Droga, armi. Alcuni adolescenti si comportano già come piccoli boss.

«Interveniamo nei casi di indottrinamento malavitoso e quando i ragazzini vengono coinvolti in affari illeciti. Insomma, reati sintomatici di una progressione criminosa. In questi casi i metodi educativi pregiudicano l’integrità psicofisica e il corretto sviluppo dei minori, le cui potenzialità vengono compresse e soffocate. Quando lasciano la Calabria e vengono offerte loro nuove opportunità ci accorgiamo di cosa sono capaci davvero di fare in positivo».

Quale strategia utilizzate per difendere i figli dei capi-clan?

«Nei casi più estremi vengono portati lontano ed affidati a case famiglia composte anche di volontari. Anche attraverso la collaborazione di associazioni come Libera e Addiopizzo programmiamo per loro veri e propri percorsi di legalità. L’obiettivo è assicurare adeguate tutele ai ragazzi sfortunati delle ‘ndrine per consentirgli di sperimentare realtà culturali, sociali, psicologiche ed affettive diverse da quelle che respirano nel contesto di provenienza. Nuove opportunità, dunque, nella speranza di sottrarli ad un destino ineluttabile di morte o, nella migliore delle ipotesi, di carcerazione. Attenzione, però, noi adottiamo provvedimenti temporanei che durano fino al compimento del 18mo anno di età, poi spetta a loro decidere cosa fare da grandi. Il tribunale non adotta confische di figli o deportazioni di minori contro le famiglie, più semplicemente emette provvedimenti a tutela dei ragazzi».

Come si sviluppano i rapporti con le famiglie?
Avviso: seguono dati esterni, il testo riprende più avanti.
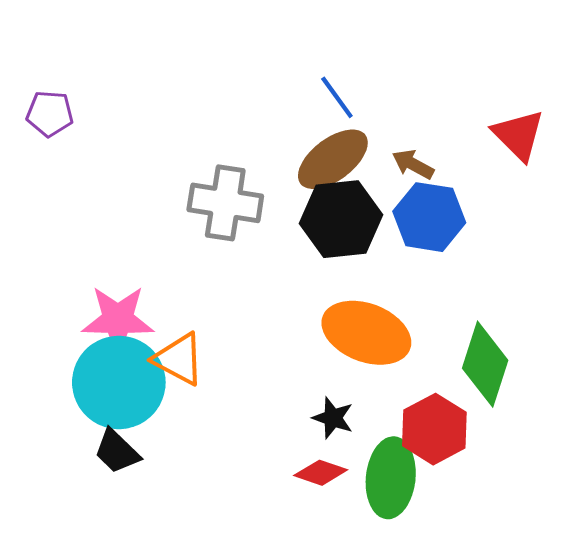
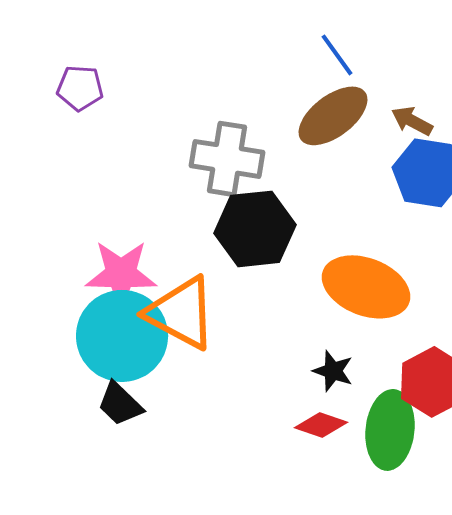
purple pentagon: (50, 114) -> (80, 88), moved
black hexagon: (341, 219) -> (255, 229), moved
orange triangle: (179, 359) -> (181, 313), size x1.4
«Accettiamo contatti e alleanze dai genitori che mostrano segnali di resipiscenza. Superata una prima fase di contrapposizione, talvolta anche aspra contro i nostri decreti, molte madri dei ragazzi di cui ci occupiamo iniziano percorsi di collaborazione con la giustizia. Quando comprendono che la logica non è punitiva ma di tutela non ostacolano più quei percorsi educativi che vengono programmati nell’interesse esclusivo dei figli. A quel punto cambiano prospettiva e coltivano soltanto la speranza di sottrarli ad un destino crudele che non riescono a sfidare soltanto con le loro forze. Potrà sembrare un paradosso ma i nostri provvedimenti sollevano queste donne dalla responsabilità di scelte educative laceranti quanto divisive nei difficili contesti in cui sono inglobate».
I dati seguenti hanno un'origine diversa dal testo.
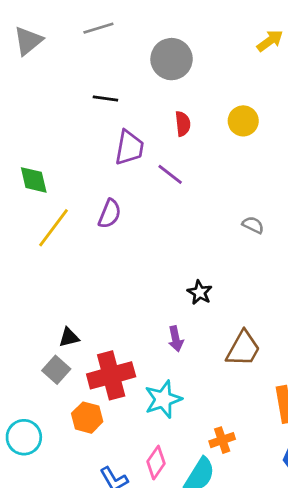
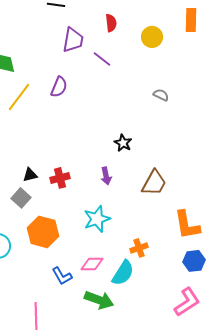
yellow circle: (243, 121) -> (152, 37), moved
red cross: (111, 375) -> (60, 178), moved, size x0.6
orange hexagon: (87, 418) -> (43, 232), size x1.4
pink diamond: (156, 463) -> (92, 264), turned 55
Prima accennava della collaborazione di queste donne con gli organi inquirenti.

«E’ proprio così, la scintilla è rappresentata dall’affetto e dalla speranza di un futuro per i loro figli. In gran segreto alcune donne disperate si sono presentate in tribunale a chiedere aiuto, implorandoci di allontanare quei ragazzi dalla terra in cui sono nati. Ci hanno pregato di portarli via perché in Calabria sarebbero stati uccisi dai clan rivali».

E’ un percorso disperato quanto coraggioso.

«Per molti giovani e altrettante madri rappresentiamo l’ultima spiaggia nel mare dell’illegalità, che è fonte di morte, carcerazione, comunque di sofferenza».